Afferma Papa Francesco: «La misericordia di Dio: una grande luce di amore, di tenerezza. Dio perdona non con un decreto, ma con una carezza». E il santo Vescovo Don Tonino Bello scriveva in Una provocazione fatta pietra: «Che cosa ci si aspetta? Anzitutto una chiesa che ascolti. Una chiesa che riscopra la parola di Dio e faccia affidamento su di essa più che sull’esteriorità dei suoi riti o sul fulgore delle sue devozioni. Una chiesa che confidi nella Parola come sua unica ricchezza decisiva e non ponga speranze di salvezza nel prestigio della sua storia o nello spessore della sua cultura. […] Una chiesa che sia meno preoccupata di salvaguardare le sue chiarezze concettuali che non di rispondere ai disperati appelli del cuore umano. Una chiesa che sia fedele a Dio e anche all’uomo, adoperando un linguaggio meno consumato dall’uso e meno calcificato dal tempo. […] una chiesa accogliente che non fa discriminazioni. Una chiesa che ha il cuore tenero, di carne, non di pietra. Una chiesa che non è arcigna, che non esclude. […] Come comunità non fate discriminazioni. Non compilate elenchi dei buoni e dei cattivi. Il vostro cuore si allarghi sempre più».

Le famiglie cristiane, oggi, sono chiamate dal vangelo a superare la tentazione di farsi imprigionare in una rete di giudizi duri e inappellabili, che non tengono conto della varietà di sensibilità, esperienze, difficoltà, problemi che segnano la vita umana; tentazione «farisaica» contro cui Gesù si è scagliato con estrema decisione.

 Per una vera cultura del­l’incontro è necessario partire da un atteggiamento di piccolezza evangelica. Infatti, l’umiltà spinge tutti a uscire da sé per rivolgersi all’Altro e, rinnegando l’io, fa emergere la bellezza del prossimo. Ci è chiesto di incarnare una modalità disarmata di presentarsi all’altro sull’esempio di Cristo, sospendendo ogni forma di giudizio, rinunciando alla logica del potere e testimoniando lo spirito della gratuità nella condivisione delle risorse, dei talenti e del tempo.

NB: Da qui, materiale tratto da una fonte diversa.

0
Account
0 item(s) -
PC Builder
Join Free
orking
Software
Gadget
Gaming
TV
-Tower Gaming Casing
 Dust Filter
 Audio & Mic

Care famiglie, vi invito a proseguire il cammino
ascoltando il Padre che vi chiama:
fatevi missionarie per le vie del mondo!
Non camminate da sole!
Voi, giovani famiglie, fatevi guidare da chi conosce la via,
voi che siete più avanti, fatevi compagne di viaggio per le altre.
Voi che siete smarrite a causa delle difficoltà,
non fatevi vincere dalla tristezza,
fidatevi dell’Amore che Dio ha posto in voi,
supplicate ogni giorno lo Spirito di ravvivarlo.
Annunciate con gioia la bellezza dell’essere famiglia!
Annunciate ai bambini e ai giovani la grazia del matrimonio
cristiano. Donate speranza a coloro che non ne hanno.
Agite come se tutto dipendesse da voi,
sapendo che tutto va affidato a Dio.
Siate voi a “cucire” il tessuto della società e di una Chiesa
sinodale, che crea relazioni, moltiplicando l’amore e la vita.
Siate segno del Cristo vivente,
non abbiate paura di quel che il Signore vi chiede,
né di essere generosi con Lui.
Apritevi a Cristo, ascoltatelo nel silenzio della preghiera.
Accompagnate chi è più fragile
fatevi carico di chi è solo, rifugiato, abbandonato.
Siate il seme di un mondo più fraterno!
Siate famiglie dal cuore grande!
Siate il volto accogliente della Chiesa!
E, per favore, pregate, sempre pregate!
Maria, nostra Madre, vi soccorra quando non ci sarà più vino,
sia compagna nel tempo del silenzio e della prova,
vi aiuti a camminare insieme al suo Figlio Risorto.